TASK DESCRIPTION: Count how many lines below include the string "impacto". Only that number should appear in the reply.

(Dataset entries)
==========
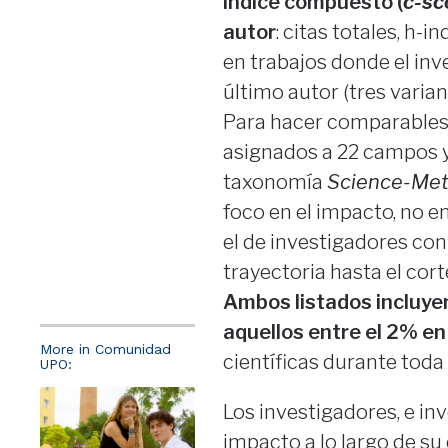
índice compuesto (
c-sc
autor
: citas totales, h-i
en trabajos donde el inv
último autor (tres varian
Para hacer comparables l
asignados a 22 campos 
taxonomía
Science-Met
foco en el impacto, no en
el de investigadores co
trayectoria hasta el cort
Ambos listados incluye
aquellos entre el 2% en
More in Comunidad
científicas durante toda
UPO:
Los investigadores, e inv
impacto a lo largo de su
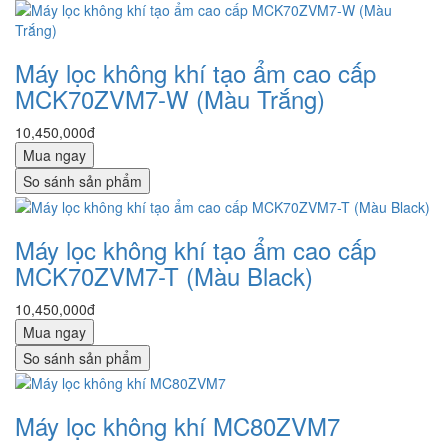
Máy lọc không khí tạo ẩm cao cấp
MCK70ZVM7-W (Màu Trắng)
10,450,000đ
Mua ngay
So sánh sản phẩm
Máy lọc không khí tạo ẩm cao cấp
MCK70ZVM7-T (Màu Black)
10,450,000đ
Mua ngay
So sánh sản phẩm
Máy lọc không khí MC80ZVM7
==========
ANSWER SECTION: 2